Najpiękniejsze w całym tym trudzie, jest to, co Jezus robi ze mną… Nigdy wcześniej nie miałem takiej zażyłości, bliskości z Bogiem, jak teraz. Moja relacja z NIM, rozwija się dzięki temu doświadczeniu. Wcześniej, żeby o Nim pamiętać, nastawiałem sobie budzik w telefonie o różnych godzinach, żeby po prostu przypomnieć sobie o Nim… Teraz nie muszę tego robić, JEZUS wypełnia cały mój czas.

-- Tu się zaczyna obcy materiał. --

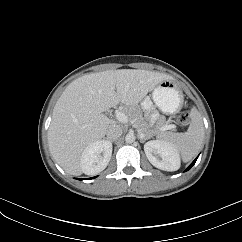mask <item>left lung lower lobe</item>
<instances>
[{"label": "left lung lower lobe", "mask_w": 242, "mask_h": 242, "mask_svg": "<svg viewBox=\"0 0 242 242\" xmlns=\"http://www.w3.org/2000/svg\"><path fill=\"white\" fill-rule=\"evenodd\" d=\"M198 158V157H197ZM197 158L190 164V166L185 170V171H188L196 162Z\"/></svg>", "instance_id": "0a47b994"}]
</instances>
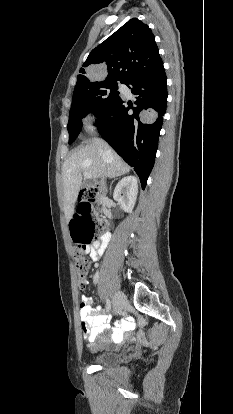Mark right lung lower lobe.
Masks as SVG:
<instances>
[{
	"instance_id": "right-lung-lower-lobe-1",
	"label": "right lung lower lobe",
	"mask_w": 233,
	"mask_h": 414,
	"mask_svg": "<svg viewBox=\"0 0 233 414\" xmlns=\"http://www.w3.org/2000/svg\"><path fill=\"white\" fill-rule=\"evenodd\" d=\"M126 84H131V92L139 95L134 102L136 106L120 98L99 115L95 125L102 138L134 168L144 189L154 165L167 106L164 68Z\"/></svg>"
}]
</instances>
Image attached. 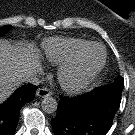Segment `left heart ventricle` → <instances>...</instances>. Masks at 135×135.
Instances as JSON below:
<instances>
[{"label":"left heart ventricle","instance_id":"obj_1","mask_svg":"<svg viewBox=\"0 0 135 135\" xmlns=\"http://www.w3.org/2000/svg\"><path fill=\"white\" fill-rule=\"evenodd\" d=\"M102 57L103 50L98 46L92 47L85 57L84 69H92L94 66L98 65L101 62Z\"/></svg>","mask_w":135,"mask_h":135}]
</instances>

Pamiętam jedną noc, akurat wymieniłem się z żoną, aby zostać z Wincentym w szpitalu. To było po pierwszej chemii, był osłabiony, jego odporność była równa zeru. Był bardzo słaby, nic nie jadł, nie pił, nic nie mówił, leżał… na dodatek tego wieczoru zaraził się bakterią szpitalną i dostał biegunkę – siedem biegunek, przez całą noc. Gdy w środku nocy trzymałem go na rękach, błogosławiłem… błogosławiłem przez łzy. Bóg wtedy przyszedł, od razu odpowiedział – wiedziałem, że nie trzymam już swojego syna, ale trzymam na rękach Jezusa, jak Maryja pod krzyżem…
Ona z nami jest od samego początku. Wszystkie diagnozy, wyniki, kierunki leczenia dowiadywaliśmy się w święta Maryjne. Ona uczy nas kochać!
Jestem głęboko przekonany, że Pan Bóg nie zsyła cierpienia, On je przemienia w Miłość. Niech będzie za to uwielbiony. Chwała Panu.